Paura, malattia e coraggio in Vita da non morire mai
- Il documentario di Silvana Maja, presentato al Festival del cinema europeo di Lecce, è una cronaca al contempo dolorosa e leggera di tre donne in lotta contro il cancro
In che modo è opportuno parlare di malattia al cinema? Fino a che punto può spingersi la testimonianza della degenerazione fisica e del dolore intimo, lacerante, di chi lotta contro il cancro e la morte? Viene da chiederselo guardando il documentario di Silvana Maja (foto), Vita da non morire mai, presentato in anteprima al Festival del cinema europeo di Lecce (8-13 aprile) nella sezione Cinema e Realtà.

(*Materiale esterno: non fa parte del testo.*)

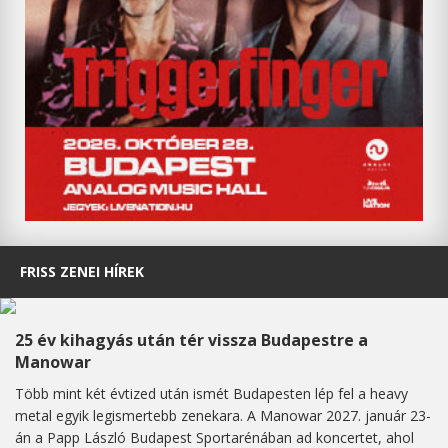
FRISS ZENEI HÍREK
25 év kihagyás után tér vissza Budapestre a
Manowar
Több mint két évtized után ismét Budapesten lép fel a heavy
metal egyik legismertebb zenekara. A Manowar 2027. január 23-
án a Papp László Budapest Sportarénában ad koncertet, ahol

Tre donne raccontano la loro lotta contro il cancro e si mettono a nudo, nel vero senso della parola, davanti alla videocamera della regista. Mostrano i loro corpi mutilati, martoriati dagli aghi, le macchie sulla pelle, le teste senza capelli. Un pugno nello stomaco.
Ma Francesca, Silvana e Carla non sono, per l'autrice, tre donne qualsiasi: una è una sua cara amica, l'altra è la sua produttrice, l'altra ancora è sua sorella. Insieme, le quattro donne si prendono per mano e fanno un percorso che parte dal 2009 e arriva al 2012, l'epilogo non sempre è felice. Lungo questa strada, c'è la paura, la sofferenza fisica, l'incertezza, il ricordo del passato, ma anche tanta ironia.

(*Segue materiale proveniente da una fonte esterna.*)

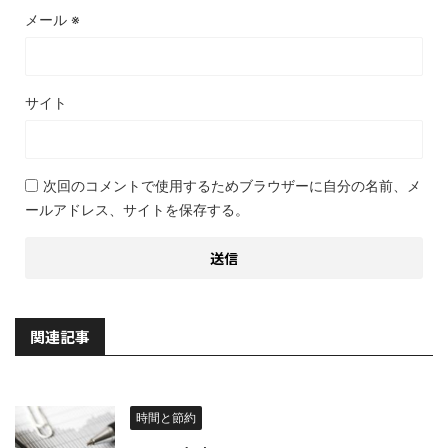
メール
※
サイト
次回のコメントで使用するためブラウザーに自分の名前、メ
ールアドレス、サイトを保存する。
関連記事
時間と節約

"Ho raccolto queste storie con leggerezza perché volevo testimoniare la volontà di vita di queste donne", ha spiegato Maja, "tra noi c'era fiducia e affetto". Francesca, in particolare, malata terminale, di fiducia e affetto doveva averne molta per arrivare a mostrare così, senza filtri, il suo corpo divorato dal cancro, riuscendo persino a sorridere. "Amava farsi riprendere", racconta la regista, "voleva lasciare una testimonianza".
La malattia può essere un'opportunità di trasformazione, di comprensione, di rigenerazione: questo ci comunica il film. Ma è pur sempre una cosa molto brutta, che si guarisca o no. Il tuo corpo si spezza, e il cinema del reale è lì per raccontarlo.